**Dataset entries**
╭──
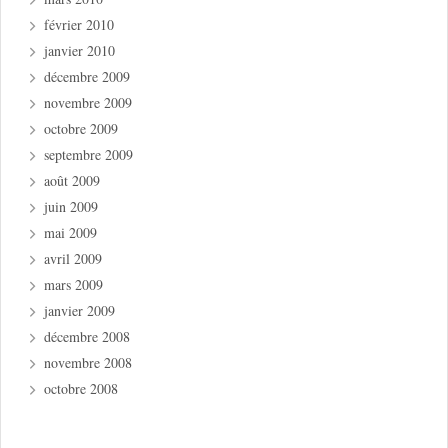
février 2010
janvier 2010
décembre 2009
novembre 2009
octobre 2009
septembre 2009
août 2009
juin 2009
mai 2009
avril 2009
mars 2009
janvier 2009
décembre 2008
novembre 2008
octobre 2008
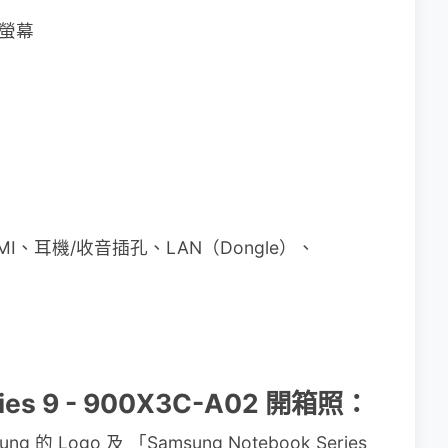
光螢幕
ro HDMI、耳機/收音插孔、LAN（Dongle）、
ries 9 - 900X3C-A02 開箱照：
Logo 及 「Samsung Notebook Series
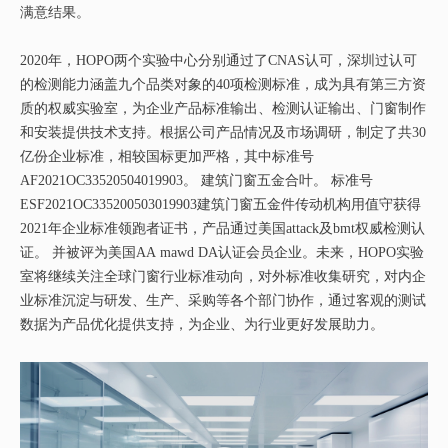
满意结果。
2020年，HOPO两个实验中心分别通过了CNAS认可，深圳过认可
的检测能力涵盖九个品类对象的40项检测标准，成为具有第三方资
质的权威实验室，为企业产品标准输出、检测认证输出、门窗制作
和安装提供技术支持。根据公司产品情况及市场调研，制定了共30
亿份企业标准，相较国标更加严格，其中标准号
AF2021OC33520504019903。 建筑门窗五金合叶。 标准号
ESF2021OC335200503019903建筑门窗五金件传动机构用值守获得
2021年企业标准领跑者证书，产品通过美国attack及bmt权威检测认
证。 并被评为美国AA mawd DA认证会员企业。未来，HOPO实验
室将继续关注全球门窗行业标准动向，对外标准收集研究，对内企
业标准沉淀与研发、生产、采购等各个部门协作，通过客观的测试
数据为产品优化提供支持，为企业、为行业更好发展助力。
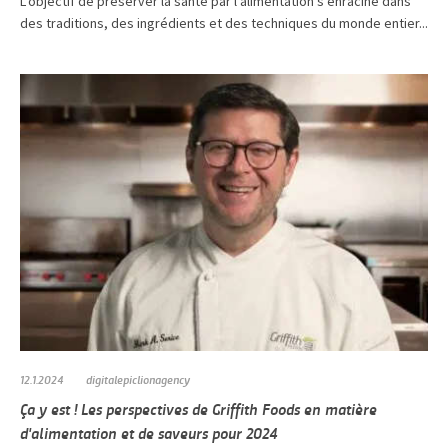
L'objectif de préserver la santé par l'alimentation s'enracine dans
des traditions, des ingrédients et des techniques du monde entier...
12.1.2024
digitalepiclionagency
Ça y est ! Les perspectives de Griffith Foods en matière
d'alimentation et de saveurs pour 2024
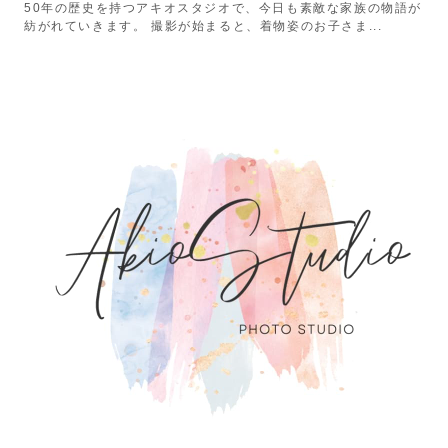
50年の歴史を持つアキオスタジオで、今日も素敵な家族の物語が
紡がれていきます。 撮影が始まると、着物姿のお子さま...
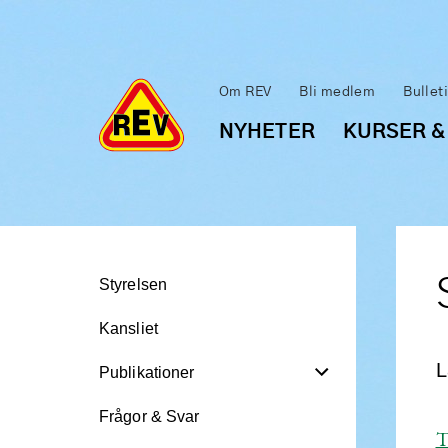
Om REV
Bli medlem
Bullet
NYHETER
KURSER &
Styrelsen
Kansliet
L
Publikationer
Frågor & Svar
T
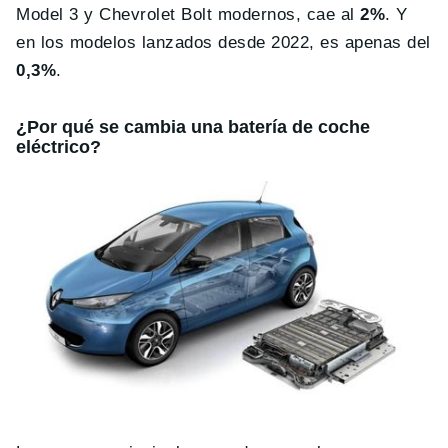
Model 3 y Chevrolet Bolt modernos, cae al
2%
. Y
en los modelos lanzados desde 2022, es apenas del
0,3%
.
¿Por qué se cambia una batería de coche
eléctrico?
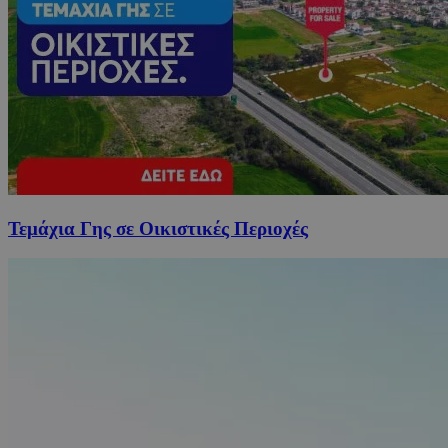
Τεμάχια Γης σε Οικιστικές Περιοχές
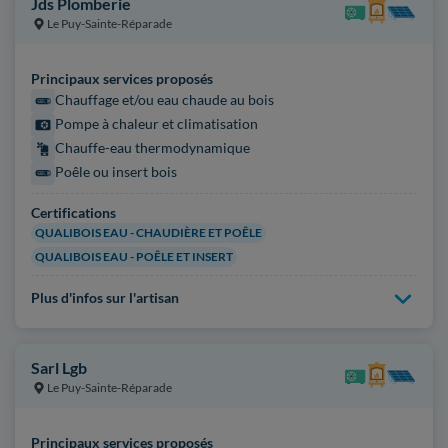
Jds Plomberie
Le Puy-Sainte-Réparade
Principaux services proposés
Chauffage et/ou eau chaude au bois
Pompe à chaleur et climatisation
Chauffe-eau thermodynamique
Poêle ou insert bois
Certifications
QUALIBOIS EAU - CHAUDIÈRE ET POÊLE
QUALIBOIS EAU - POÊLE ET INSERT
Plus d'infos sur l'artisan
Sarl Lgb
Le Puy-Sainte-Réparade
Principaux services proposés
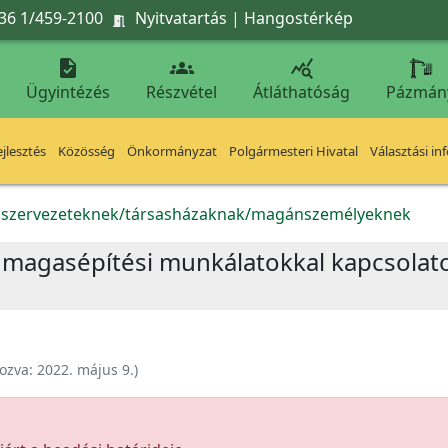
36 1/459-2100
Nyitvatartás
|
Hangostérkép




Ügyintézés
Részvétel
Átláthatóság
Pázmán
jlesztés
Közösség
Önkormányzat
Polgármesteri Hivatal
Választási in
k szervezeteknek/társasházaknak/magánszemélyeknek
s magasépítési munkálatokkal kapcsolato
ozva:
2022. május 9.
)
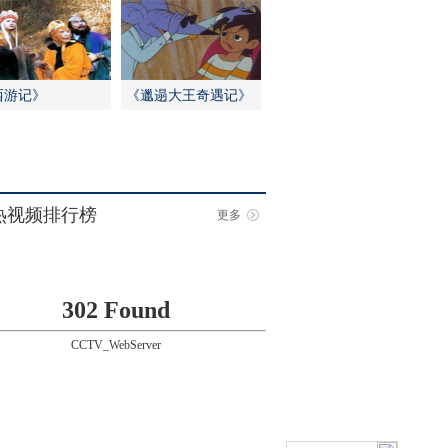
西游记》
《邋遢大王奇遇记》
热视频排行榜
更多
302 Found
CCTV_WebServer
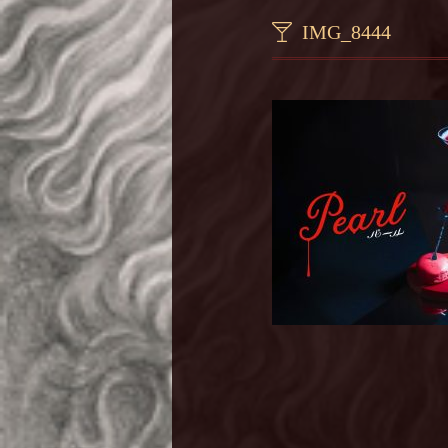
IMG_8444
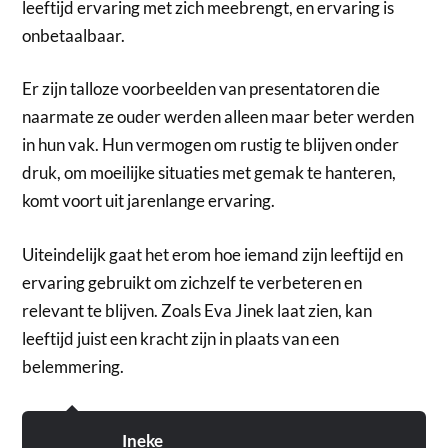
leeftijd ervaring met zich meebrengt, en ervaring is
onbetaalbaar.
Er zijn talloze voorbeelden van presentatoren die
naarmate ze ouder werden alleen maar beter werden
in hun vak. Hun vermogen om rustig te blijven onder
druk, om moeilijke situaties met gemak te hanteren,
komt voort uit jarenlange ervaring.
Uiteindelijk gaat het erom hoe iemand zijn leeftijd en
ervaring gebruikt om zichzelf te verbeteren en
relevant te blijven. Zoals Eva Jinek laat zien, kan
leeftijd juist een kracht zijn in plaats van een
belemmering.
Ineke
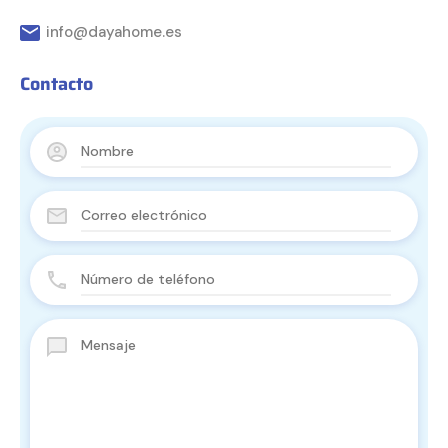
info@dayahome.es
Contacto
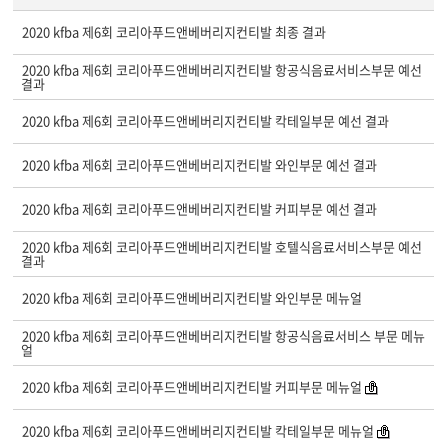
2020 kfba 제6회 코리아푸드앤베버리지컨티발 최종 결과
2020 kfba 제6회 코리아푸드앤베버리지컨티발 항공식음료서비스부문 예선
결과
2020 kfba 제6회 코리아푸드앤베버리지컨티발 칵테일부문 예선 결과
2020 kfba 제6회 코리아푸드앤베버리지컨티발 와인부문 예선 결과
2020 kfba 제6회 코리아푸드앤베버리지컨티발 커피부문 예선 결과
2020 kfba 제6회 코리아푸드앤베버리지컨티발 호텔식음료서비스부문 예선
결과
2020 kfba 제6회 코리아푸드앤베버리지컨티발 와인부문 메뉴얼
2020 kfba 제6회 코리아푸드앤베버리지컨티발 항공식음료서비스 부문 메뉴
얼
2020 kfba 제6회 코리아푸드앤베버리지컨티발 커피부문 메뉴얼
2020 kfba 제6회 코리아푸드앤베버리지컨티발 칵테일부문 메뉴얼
╰──
**WHAT IS NEEDED**
Every entry above should be returned exactly, with no images included.

**SOLUTION TO THE EXERCISE**
février 2010
janvier 2010
décembre 2009
novembre 2009
octobre 2009
septembre 2009
août 2009
juin 2009
mai 2009
avril 2009
mars 2009
janvier 2009
décembre 2008
novembre 2008
octobre 2008
光螢幕
ro HDMI、耳機/收音插孔、LAN（Dongle）、
ries 9 - 900X3C-A02 開箱照：
Logo 及 「Samsung Notebook Series
满意结果。
2020年，HOPO两个实验中心分别通过了CNAS认可，深圳过认可
的检测能力涵盖九个品类对象的40项检测标准，成为具有第三方资
质的权威实验室，为企业产品标准输出、检测认证输出、门窗制作
和安装提供技术支持。根据公司产品情况及市场调研，制定了共30
亿份企业标准，相较国标更加严格，其中标准号
AF2021OC33520504019903。 建筑门窗五金合叶。 标准号
ESF2021OC335200503019903建筑门窗五金件传动机构用值守获得
2021年企业标准领跑者证书，产品通过美国attack及bmt权威检测认
证。 并被评为美国AA mawd DA认证会员企业。未来，HOPO实验
室将继续关注全球门窗行业标准动向，对外标准收集研究，对内企
业标准沉淀与研发、生产、采购等各个部门协作，通过客观的测试
数据为产品优化提供支持，为企业、为行业更好发展助力。
L'objectif de préserver la santé par l'alimentation s'enracine dans
des traditions, des ingrédients et des techniques du monde entier...
12.1.2024
digitalepiclionagency
Ça y est ! Les perspectives de Griffith Foods en matière
d'alimentation et de saveurs pour 2024
50年の歴史を持つアキオスタジオで、今日も素敵な家族の物語が
紡がれていきます。 撮影が始まると、着物姿のお子さま...
Om REV
Bli medlem
Bullet
NYHETER
KURSER &
Styrelsen
Kansliet
L
Publikationer
Frågor & Svar
T
Model 3 y Chevrolet Bolt modernos, cae al
2%
. Y
en los modelos lanzados desde 2022, es apenas del
0,3%
.
¿Por qué se cambia una batería de coche
eléctrico?
Τεμάχια Γης σε Οικιστικές Περιοχές
Jds Plomberie
Le Puy-Sainte-Réparade
Principaux services proposés
Chauffage et/ou eau chaude au bois
Pompe à chaleur et climatisation
Chauffe-eau thermodynamique
Poêle ou insert bois
Certifications
QUALIBOIS EAU - CHAUDIÈRE ET POÊLE
QUALIBOIS EAU - POÊLE ET INSERT
Plus d'infos sur l'artisan
Sarl Lgb
Le Puy-Sainte-Réparade
Principaux services proposés
36 1/459-2100
Nyitvatartás
|
Hangostérkép




Ügyintézés
Részvétel
Átláthatóság
Pázmán
jlesztés
Közösség
Önkormányzat
Polgármesteri Hivatal
Választási in
k szervezeteknek/társasházaknak/magánszemélyeknek
s magasépítési munkálatokkal kapcsolato
ozva:
2022. május 9.
)
西游记》
《邋遢大王奇遇记》
热视频排行榜
更多
302 Found
CCTV_WebServer
IMG_8444
leeftijd ervaring met zich meebrengt, en ervaring is
onbetaalbaar.
Er zijn talloze voorbeelden van presentatoren die
naarmate ze ouder werden alleen maar beter werden
in hun vak. Hun vermogen om rustig te blijven onder
druk, om moeilijke situaties met gemak te hanteren,
komt voort uit jarenlange ervaring.
Uiteindelijk gaat het erom hoe iemand zijn leeftijd en
ervaring gebruikt om zichzelf te verbeteren en
relevant te blijven. Zoals Eva Jinek laat zien, kan
leeftijd juist een kracht zijn in plaats van een
belemmering.
Ineke
info@dayahome.es
Contacto
2020 kfba 제6회 코리아푸드앤베버리지컨티발 최종 결과
2020 kfba 제6회 코리아푸드앤베버리지컨티발 항공식음료서비스부문 예선
결과
2020 kfba 제6회 코리아푸드앤베버리지컨티발 칵테일부문 예선 결과
2020 kfba 제6회 코리아푸드앤베버리지컨티발 와인부문 예선 결과
2020 kfba 제6회 코리아푸드앤베버리지컨티발 커피부문 예선 결과
2020 kfba 제6회 코리아푸드앤베버리지컨티발 호텔식음료서비스부문 예선
결과
2020 kfba 제6회 코리아푸드앤베버리지컨티발 와인부문 메뉴얼
2020 kfba 제6회 코리아푸드앤베버리지컨티발 항공식음료서비스 부문 메뉴
얼
2020 kfba 제6회 코리아푸드앤베버리지컨티발 커피부문 메뉴얼
2020 kfba 제6회 코리아푸드앤베버리지컨티발 칵테일부문 메뉴얼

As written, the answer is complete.